In vivo therapy of the BCL1 tumor: effect of immunotoxin valency and deglycosylation of the ricin A chain.

The in vivo therapeutic effects of Fab' and IgG anti-delta (anti-IgD)-ricin A chain immunotoxins were compared in mice bearing the surface IgD-positive BCL1 leukemia. The immunotoxins were prepared with either native or deglycosylated ricin A chain. Immunotoxin therapy was assessed both by the number of cells bearing the BCL1 immunoglobulin idiotype which remained in the spleen 24-48 h after injection with immunotoxin and by adoptive transfer of these spleen cells into normal mice. Immunotoxins prepared with either Fab'-anti-delta or IgG-anti-delta and native A chain induced a dose-dependent reduction in the number of idiotype-positive BCL1 cells present in the spleens of the tumor-bearing mice. The maximal therapeutic response was achieved with 250 micrograms of immunotoxin (containing 80-100 micrograms A chain) per mouse for both immunotoxins, resulting in tumor reduction of approximately 90%. This represents an elimination of 3-4 X 10(8) tumor cells.
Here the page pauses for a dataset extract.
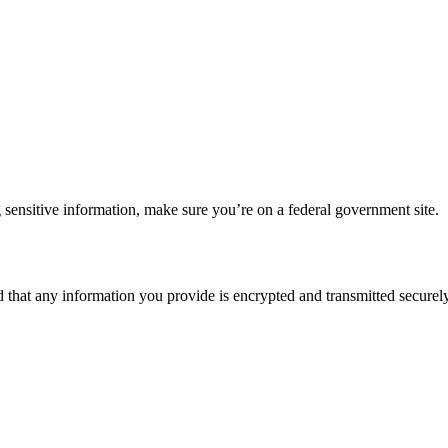
 sensitive information, make sure you’re on a federal government site.
d that any information you provide is encrypted and transmitted securely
Reduction in the number of tumor cells was not observed with control reagents including antibody alone, antibody mixed with A chain, or an immunotoxin of irrelevant specificity. A Fab' immunotoxin prepared with deglycosylated ricin A chain was approximately 5-fold more effective as an antitumor reagent than the same immunotoxin prepared with native A chain; thus, optimal therapy was achieved after injection of 50 micrograms of immunotoxin (containing 15-20 micrograms A chain). Since the immunotoxins prepared with deglycosylated A chain were only 2-3-fold more toxic to the mice than those prepared with native A chain, the former resulted in a 2-3-fold increase in the therapeutic index.